Last week, we looked at the 1921 book Mirrors of Washington in which the anonymous author took 14 D.C. Worthies, including five Senators, to task for various reasons. Today, we’ll look at the reactions to book – and the outing of the author.
Reviews of Anonymous’s Mirrors of Washington were generally favorable. Most compared it, unsurprisingly, to another book published the same year on the other side of the Atlantic by an anonymous author: The Mirrors of Downing Street, which took British politicians to task. One critic posited that where the British author – one Edward Harold Begbie – used a rapier, “Anonymous” wielded a saber.
The Washington Herald, which found the portraits “lively and entertaining” nonetheless felt that Anonymous “was just as biased as we are but along slightly different lines.” That it did not, in fact, give an unvarnished portrait of the important and powerful, but rather just another biased account. The Washington Post, for its part ignored it entirely.
The Mirrors of Washington was, of course, a great success. It was listed in the Washington Times as one of the “Books in Demand” in early September, and was the ninth most popular non-fiction book of 1922, according to Publisher’s Weekly. Over the next year, it was used as the basis for a sermon, fodder for various columns, and even produced a sequel, Behind the Mirrors, with the author listed simply as “the Author of The Mirrors of Washington.”
Where Mirrors had looked at individual politicians in D.C., Behind looked at the whole process that defined Washington – and the business of governance in general – at the time. A typical quote was: “Democracy is an artificial edifice imposed upon a society which is in all other than its political aspects entirely primitive.” Further opprobrium was rained upon the business leaders – particularly those who had inherited their position – who treated their employees as their chattel.
Shortly thereafter, it was reported that Anonymous was, in fact, Clinton W. Gilbert. Gilbert, who had spent 20 or so years writing and editing New York papers, had moved to Washington in 1918, as the D.C. Correspondent of the Philadelphia Public Ledger. From this perch he was a familiar face in the Senate press gallery, and had covered the Versailles Peace Conference shortly after moving to the capital. He was thus perfectly poised to capture the true measure of the denizens, workings, and scandals of D.C. The Washington Times reported that “[certain] gentlemen on Capitol Hill are itching for a chance at Clinton Gilbert.”

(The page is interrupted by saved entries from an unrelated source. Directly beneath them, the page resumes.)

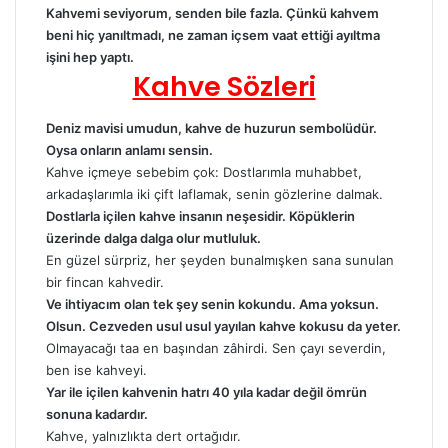
Kahvemi seviyorum, senden bile fazla. Çünkü kahvem
beni hiç yanıltmadı, ne zaman içsem vaat ettiği ayıltma
işini hep yaptı.
Kahve Sözleri
Deniz mavisi umudun, kahve de huzurun sembolüdür.
Oysa onların anlamı sensin.
Kahve içmeye sebebim çok: Dostlarımla muhabbet,
arkadaşlarımla iki çift laflamak, senin gözlerine dalmak.
Dostlarla içilen
kahve
insanın neşesidir. Köpüklerin
üzerinde dalga dalga olur mutluluk.
En güzel sürpriz, her şeyden bunalmışken sana sunulan
bir fincan kahvedir.
Ve ihtiyacım olan tek şey senin kokundu. Ama yoksun.
Olsun. Cezveden usul usul yayılan kahve kokusu da yeter.
Olmayacağı taa en başından zâhirdi. Sen çayı severdin,
ben ise kahveyi.
Yar ile içilen kahvenin hatrı 40 yıla kadar değil ömrün
sonuna kadardır.
Kahve, yalnızlıkta dert ortağıdır.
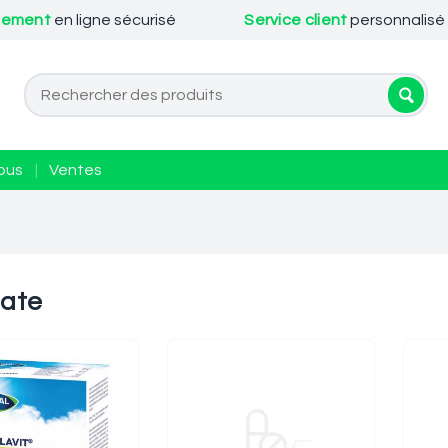
iement
en ligne sécurisé
Service client
personnalisé
ous
|
Ventes
tate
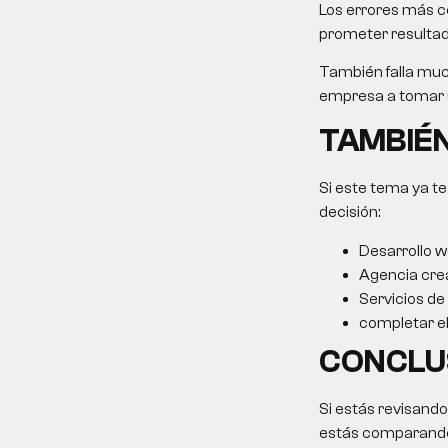
Los errores más co
prometer resultad
También falla muc
empresa a tomar u
TAMBIÉN
Si este tema ya te
decisión:
Desarrollo 
Agencia cre
Servicios de
completar el 
CONCLU
Si estás revisand
estás comparando o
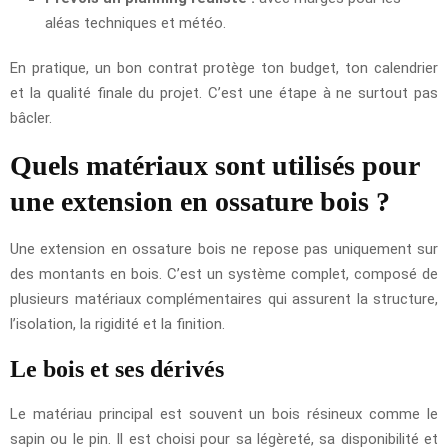
aléas techniques et météo.
En pratique, un bon contrat protège ton budget, ton calendrier
et la qualité finale du projet. C’est une étape à ne surtout pas
bâcler.
Quels matériaux sont utilisés pour
une extension en ossature bois ?
Une extension en ossature bois ne repose pas uniquement sur
des montants en bois. C’est un système complet, composé de
plusieurs matériaux complémentaires qui assurent la structure,
l’isolation, la rigidité et la finition.
Le bois et ses dérivés
Le matériau principal est souvent un bois résineux comme le
sapin ou le pin. Il est choisi pour sa légèreté, sa disponibilité et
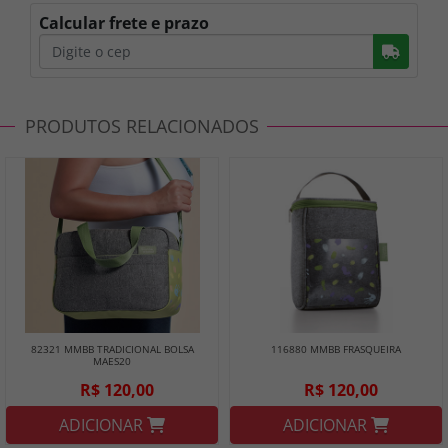
Calcular frete e prazo
Busc
PRODUTOS RELACIONADOS
82321 MMBB TRADICIONAL BOLSA
116880 MMBB FRASQUEIRA
MAES20
R$ 120,00
R$ 120,00
ADICIONAR
ADICIONAR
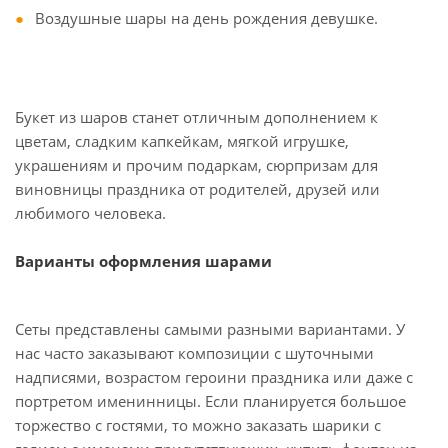
Воздушные шары на день рождения девушке.
Букет из шаров станет отличным дополнением к
цветам, сладким капкейкам, мягкой игрушке,
украшениям и прочим подаркам, сюрпризам для
виновницы праздника от родителей, друзей или
любимого человека.
Варианты оформления шарами
Сеты представлены самыми разными вариантами. У
нас часто заказывают композиции с шуточными
надписями, возрастом героини праздника или даже с
портретом именинницы. Если планируется большое
торжество с гостями, то можно заказать шарики с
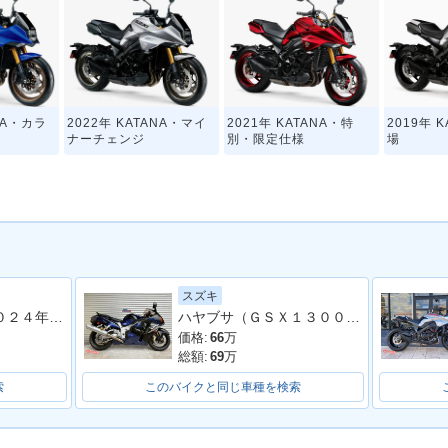
ANA・カラ
2022年 KATANA・マイ
2021年 KATANA・特
2019年 
ナーチェンジ
別・限定仕様
場
スズキ
Ｚ９００ＲＳ ２０２４年モデル 社外フルエキマフラー フェンダーレス ラジエーターカバー タンデムバー シート カスタム多数
ハヤブサ（ＧＳＸ１３００Ｒ Ｈａｙａｂｕｓａ）
価格:
66
万
総額:
69
万
索
このバイクと同じ車種を検索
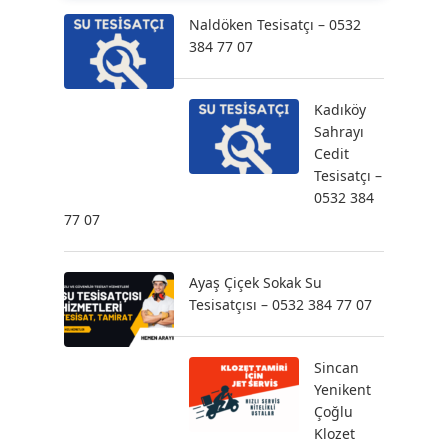
Naldöken Tesisatçı – 0532
384 77 07
Kadıköy
Sahrayı
Cedit
Tesisatçı –
0532 384
77 07
Ayaş Çiçek Sokak Su
Tesisatçısı – 0532 384 77 07
Sincan
Yenikent
Çoğlu
Klozet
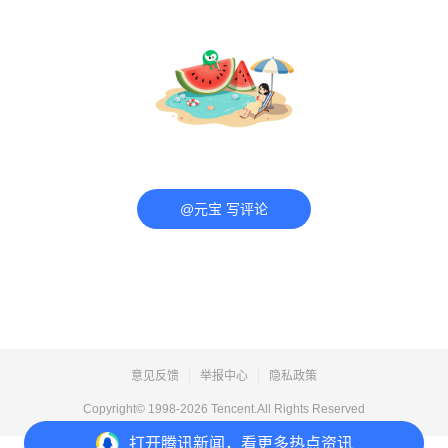
@元宝 写评论
意见反馈
举报中心
隐私政策
Copyright© 1998-
2026
Tencent.All Rights Reserved
打开
腾讯新闻，看更多热点资讯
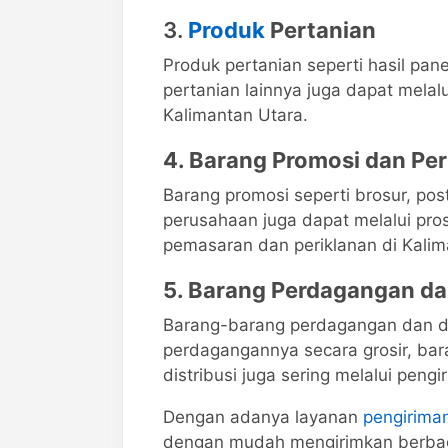
3.
Produk
Pertanian
Produk pertanian seperti hasil pa
pertanian lainnya juga dapat melal
Kalimantan Utara.
4. Barang Promosi dan Per
Barang promosi seperti brosur, po
perusahaan juga dapat melalui pro
pemasaran dan periklanan di Kalim
5. Barang Perdagangan dan
Barang-barang perdagangan dan di
perdagangannya secara grosir, bar
distribusi juga sering melalui peng
Dengan adanya layanan
pengiriman
dengan mudah mengirimkan berbagai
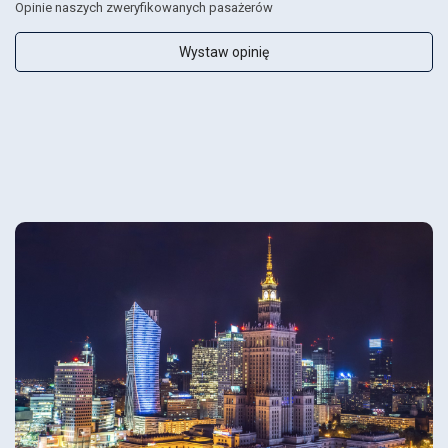
Opinie naszych zweryfikowanych pasażerów
Wystaw opinię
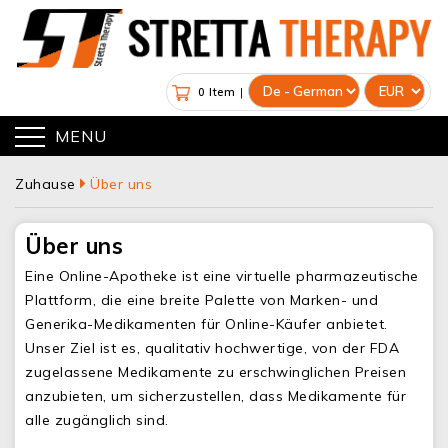
0 Item
|
MENU
Zuhause
Über uns
Über uns
Eine Online-Apotheke ist eine virtuelle pharmazeutische
Plattform, die eine breite Palette von Marken- und
Generika-Medikamenten für Online-Käufer anbietet.
Unser Ziel ist es, qualitativ hochwertige, von der FDA
zugelassene Medikamente zu erschwinglichen Preisen
anzubieten, um sicherzustellen, dass Medikamente für
alle zugänglich sind.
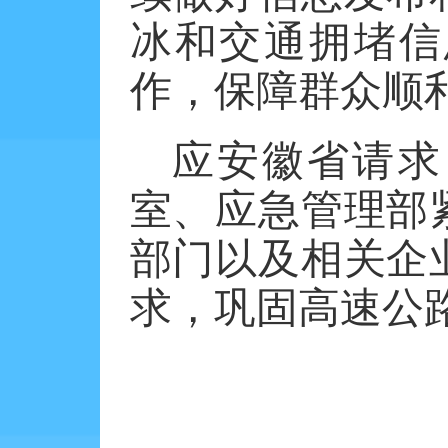
冰和交通拥堵信
作，保障群众顺
应安徽省请求
室、应急管理部
部门以及相关企
求，巩固高速公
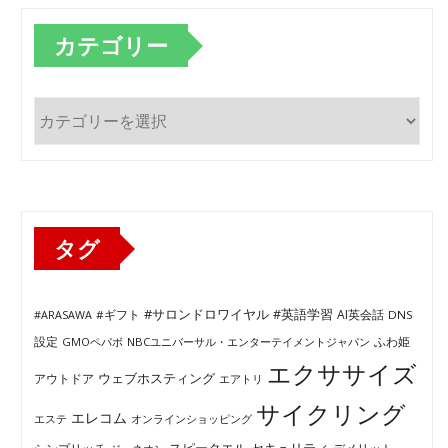
カテゴリー
カ
テ
ゴ
リ
ー
タグ
#サロンドロワイヤル
#英語学習
AI英会話
#ARASAWA
#ギフト
DNS
ふわ姫
設定
GMOペパボ
NBCユニバーサル・エンターテイメントジャパン
エクササイズ
ウェブホスティング
アウトドア
エアトリ
サイクリング
エレコム
エステ
オンラインショッピング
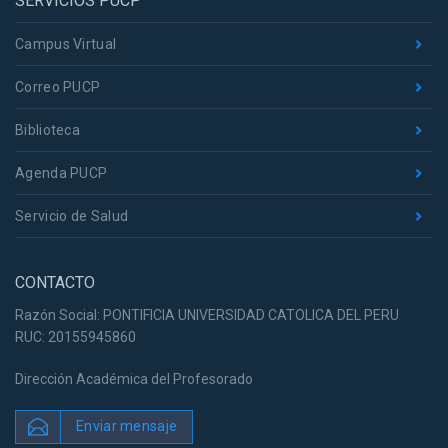
SERVICIOS PUCP
Campus Virtual
Correo PUCP
Biblioteca
Agenda PUCP
Servicio de Salud
CONTACTO
Razón Social: PONTIFICIA UNIVERSIDAD CATOLICA DEL PERU
RUC: 20155945860
Dirección Académica del Profesorado
Enviar mensaje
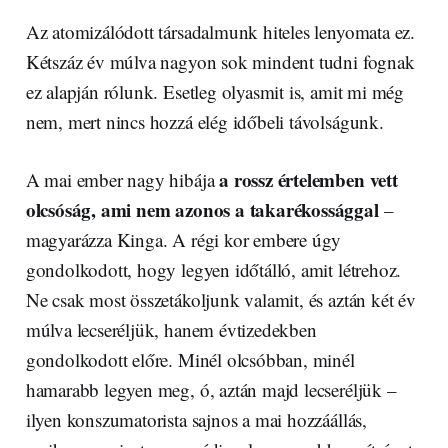
Az atomizálódott társadalmunk hiteles lenyomata ez.
Kétszáz év múlva nagyon sok mindent tudni fognak
ez alapján rólunk. Esetleg olyasmit is, amit mi még
nem, mert nincs hozzá elég időbeli távolságunk.
a rossz értelemben vett
A mai ember nagy hibája
olcsóság, ami nem azonos a takarékossággal
–
magyarázza Kinga. A régi kor embere úgy
gondolkodott, hogy legyen időtálló, amit létrehoz.
Ne csak most összetákoljunk valamit, és aztán két év
múlva lecseréljük, hanem évtizedekben
gondolkodott előre. Minél olcsóbban, minél
hamarabb legyen meg, ó, aztán majd lecseréljük –
ilyen konszumatorista sajnos a mai hozzáállás,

None, however, went past the “itching” stage, and Gilbert’s outing did nothing to stop his work. He continued to work in the nation’s capital – including a stint writing a column for Colliers under the ungainly byline ‘The Gentleman at the Keyhole” – until his early death in 1933. He left as his legacy the enormous number of books that have followed in his footsteps, books that seek to expose the inner machinations of government, elucidate the quirks of the powerful, and trumpet the scandals of them all.